---
name: gestalt-ui-organisation
description: UI layout and grouping should follow Gestalt principles so users immediately understand which controls, commands, and elements belong together. Use when designing or reviewing component layout, navigation, toolbars, forms, dashboards, or any UI where visual grouping communicates relationships.
metadata:
  priority: 7
  docs:
    - "https://www.interaction-design.org/literature/topics/gestalt-principles"
  pathPatterns:
    - "**/*.tsx"
    - "**/*.jsx"
    - "**/*.vue"
    - "**/*.svelte"
    - "components/**"
    - "src/components/**"
    - "design-system/**"
    - "ui/**"
  promptSignals:
    phrases:
      - "gestalt"
      - "grouping"
      - "visual hierarchy"
      - "ui layout"
      - "component organisation"
      - "related controls"
      - "ui clarity"
retrieval:
  aliases:
    - gestalt
    - visual grouping
    - ui organisation
    - proximity
    - similarity
    - figure ground
  intents:
    - group related controls
    - make ui clearer
    - organise components
    - show which elements belong together
    - improve visual hierarchy
  examples:
    - group these buttons so users know they're related
    - make it clearer which commands belong together
    - organise this toolbar using gestalt
---

# Gestalt UI Organisation

UI should be organised so that the visual structure communicates relationships — which commands, controls, and elements belong together — without requiring users to read labels or documentation.

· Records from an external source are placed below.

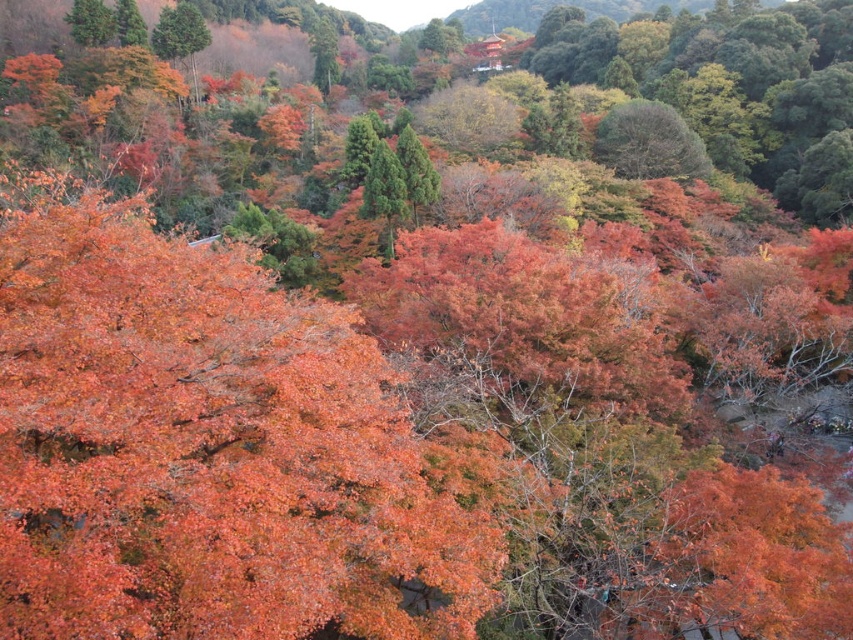 You are standing in the autumn landscape and want to walk from the point at coordinate point (54,499) to the point at coordinate point (660,140). Considering the terrain, which direction should you move to get closer to your destination?

Since point (54,499) is closer to the camera than point (660,140), you should move towards the background to reach your destination.

You are an artist planning to paint the autumn landscape. You want to ensure the shiny orange leaves at center and the dark green textured tree at upper center are proportionally accurate. Which object should you make wider in your painting?

The shiny orange leaves at center should be made wider in the painting since their width surpasses that of the dark green textured tree at upper center according to the description.

You are a hiker standing in the autumn landscape. You notice the shiny orange leaves at center and the dark green textured tree at upper center. Which object is closer to you?

The shiny orange leaves at center are closer to you because they are positioned in front of the dark green textured tree at upper center. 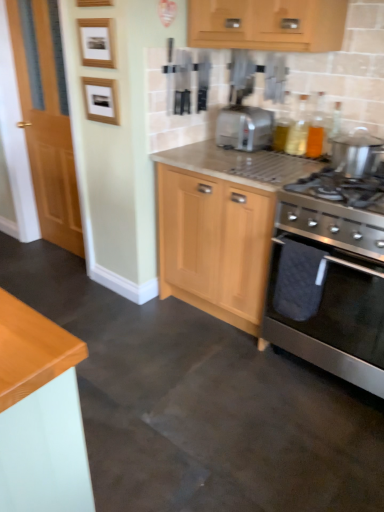 This screenshot has height=512, width=384. What are the coordinates of `blank space to the left of satin silver toaster at center` in the screenshot? It's located at (198, 151). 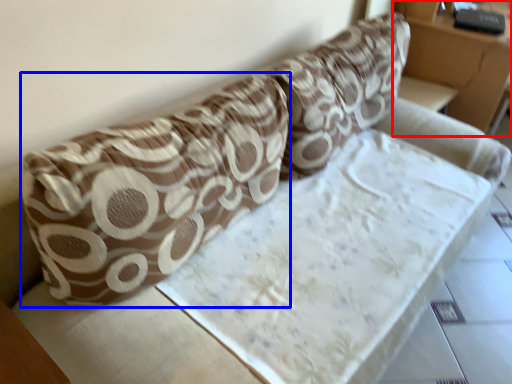 Question: Among these objects, which one is farthest to the camera, furniture (highlighted by a red box) or throw pillow (highlighted by a blue box)?

Choices:
 (A) furniture
 (B) throw pillow

Answer: (A) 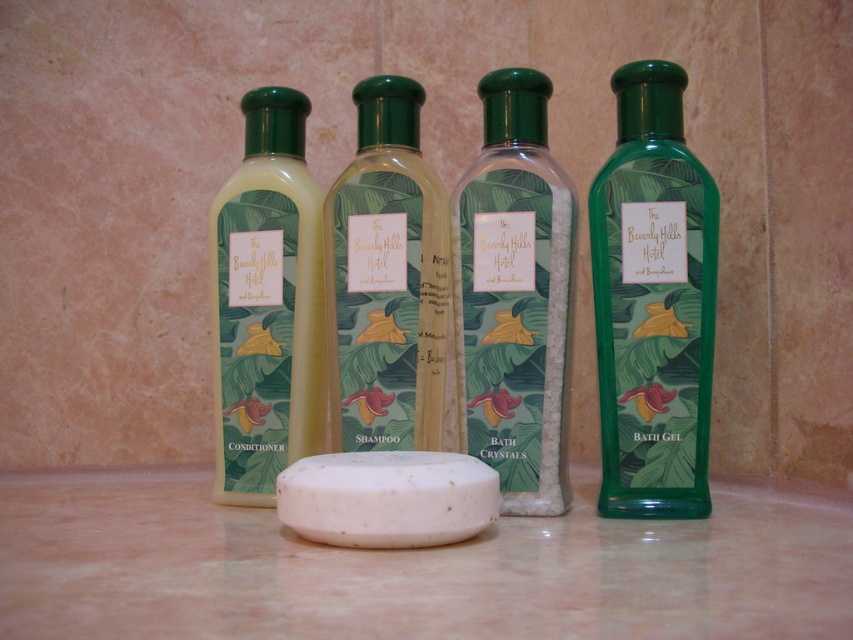 Is point (425, 404) more distant than point (331, 476)?

That is True.

Is green matte shampoo at center shorter than white matte soap at center?

No.

Which is behind, point (387, 435) or point (322, 512)?

The point (387, 435) is behind.

This screenshot has height=640, width=853. What are the coordinates of `green matte shampoo at center` in the screenshot? It's located at (386, 280).

Is green matte bath crystals at center to the right of green matte shampoo at center from the viewer's perspective?

Indeed, green matte bath crystals at center is positioned on the right side of green matte shampoo at center.

Does point (524, 145) come behind point (367, 342)?

No.

What do you see at coordinates (514, 296) in the screenshot?
I see `green matte bath crystals at center` at bounding box center [514, 296].

Locate an element on the screen. Image resolution: width=853 pixels, height=640 pixels. green matte bath crystals at center is located at coordinates (514, 296).

Is point (509, 196) positioned before point (373, 536)?

No, (509, 196) is further to viewer.

In order to click on green matte bath crystals at center in this screenshot , I will do `click(514, 296)`. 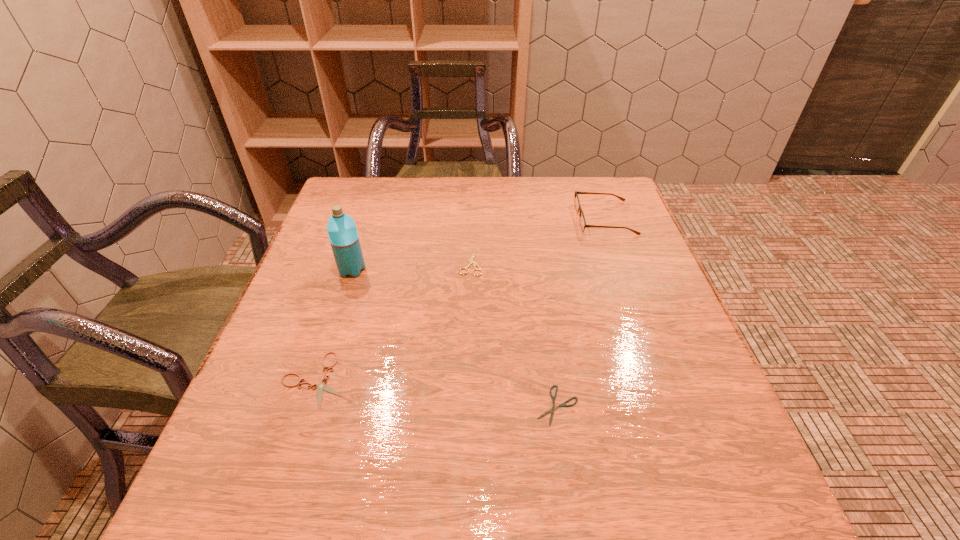 Find the location of a particular element. The height and width of the screenshot is (540, 960). free point that satisfies the following two spatial constraints: 1. on the front-facing side of the fourth shortest object; 2. on the front side of the tallest shears is located at coordinates (621, 262).

Identify the location of free space that satisfies the following two spatial constraints: 1. on the back side of the tallest object; 2. on the right side of the second shortest object. The image size is (960, 540). (350, 270).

## Core Gestalt Principles for UI Layout

### 1. Proximity
Elements that are close together are perceived as a group.

- Place related controls (e.g. Bold / Italic / Underline) close together with minimal gap between them
- Separate unrelated groups with larger whitespace
- Do not use lines or borders as the primary grouping mechanism — proximity alone should convey the relationship

**Example:** A toolbar with `[Cut] [Copy] [Paste]` grouped tightly, then a wider gap before `[Undo] [Redo]`, communicates two distinct command groups without any visual divider.

### 2. Similarity
Elements that look alike are perceived as related.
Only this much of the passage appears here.